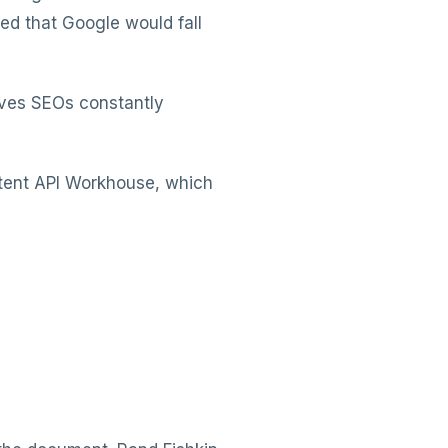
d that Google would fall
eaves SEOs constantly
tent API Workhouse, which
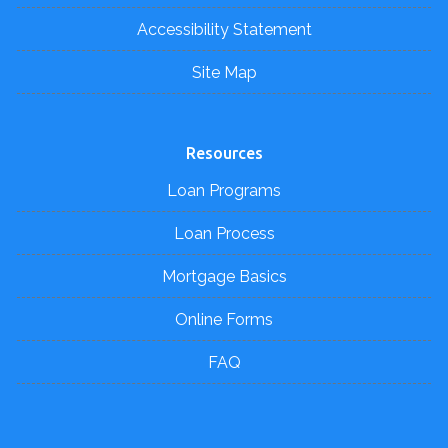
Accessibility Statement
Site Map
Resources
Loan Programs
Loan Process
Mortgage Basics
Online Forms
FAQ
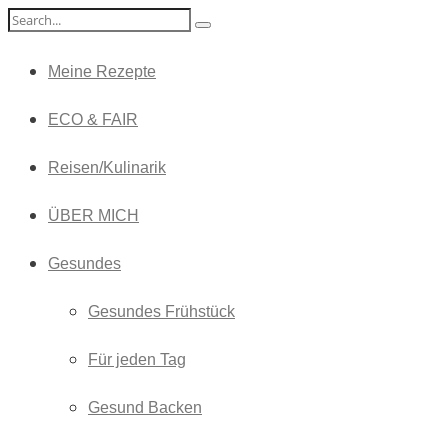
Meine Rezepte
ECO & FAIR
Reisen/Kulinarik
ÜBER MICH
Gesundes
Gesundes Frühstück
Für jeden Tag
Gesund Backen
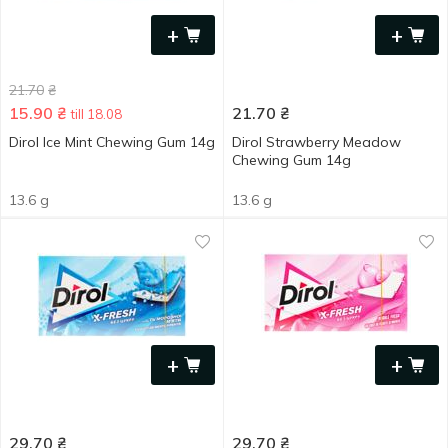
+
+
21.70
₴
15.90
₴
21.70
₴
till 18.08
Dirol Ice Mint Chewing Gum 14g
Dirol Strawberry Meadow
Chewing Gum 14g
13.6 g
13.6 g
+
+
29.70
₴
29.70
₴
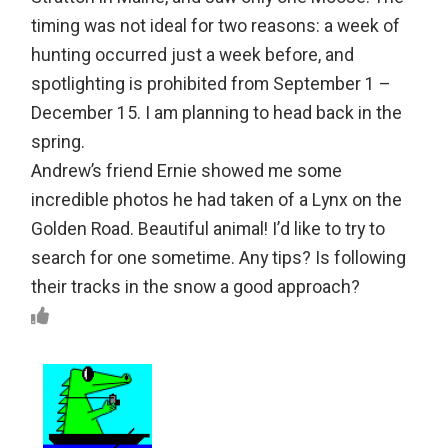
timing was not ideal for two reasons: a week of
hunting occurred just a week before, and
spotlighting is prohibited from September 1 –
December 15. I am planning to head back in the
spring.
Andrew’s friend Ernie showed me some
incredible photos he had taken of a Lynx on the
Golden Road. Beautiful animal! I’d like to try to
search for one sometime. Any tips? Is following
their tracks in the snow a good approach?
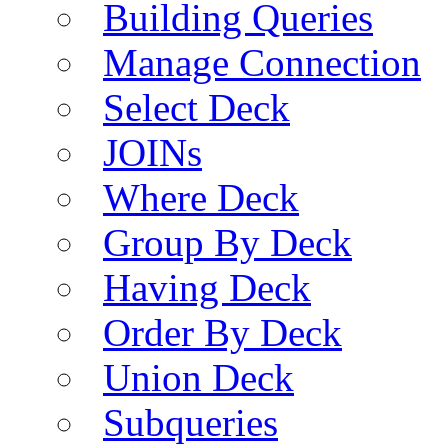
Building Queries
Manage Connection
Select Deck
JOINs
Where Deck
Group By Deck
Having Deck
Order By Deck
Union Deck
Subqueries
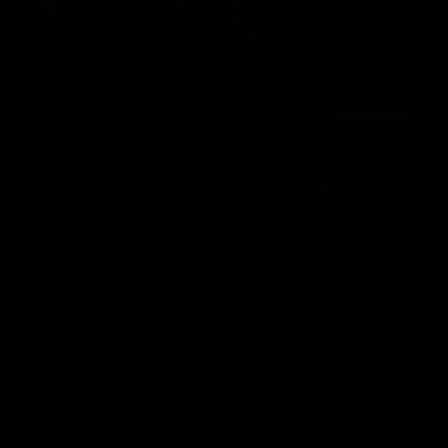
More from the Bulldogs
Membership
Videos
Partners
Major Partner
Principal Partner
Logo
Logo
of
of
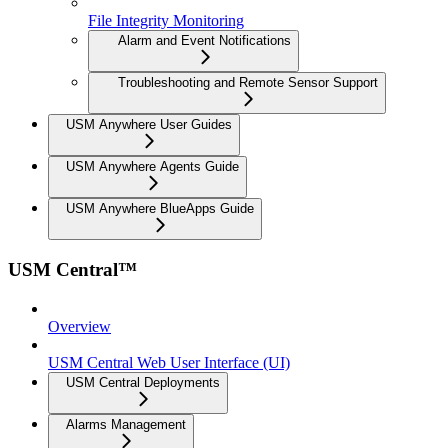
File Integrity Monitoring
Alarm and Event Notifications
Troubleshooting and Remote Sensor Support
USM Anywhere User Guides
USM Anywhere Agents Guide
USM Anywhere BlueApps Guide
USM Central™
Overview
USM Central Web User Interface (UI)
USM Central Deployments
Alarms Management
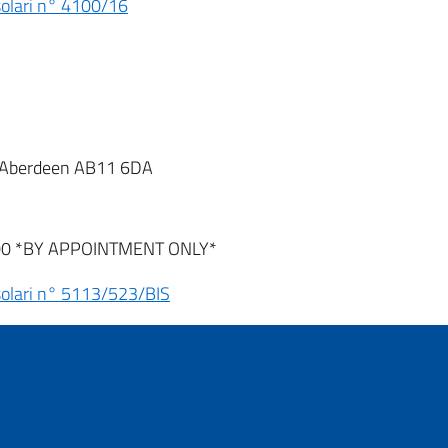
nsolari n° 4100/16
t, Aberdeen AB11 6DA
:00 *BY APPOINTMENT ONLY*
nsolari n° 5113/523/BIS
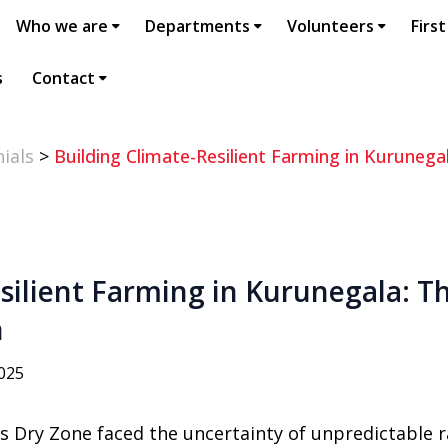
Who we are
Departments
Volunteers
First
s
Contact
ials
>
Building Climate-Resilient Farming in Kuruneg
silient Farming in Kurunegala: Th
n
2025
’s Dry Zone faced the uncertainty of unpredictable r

## Task requirements
Go through the data and copy every line that includes "Chewing".

## Expected answer
Dirol Ice Mint Chewing Gum 14g
Chewing Gum 14g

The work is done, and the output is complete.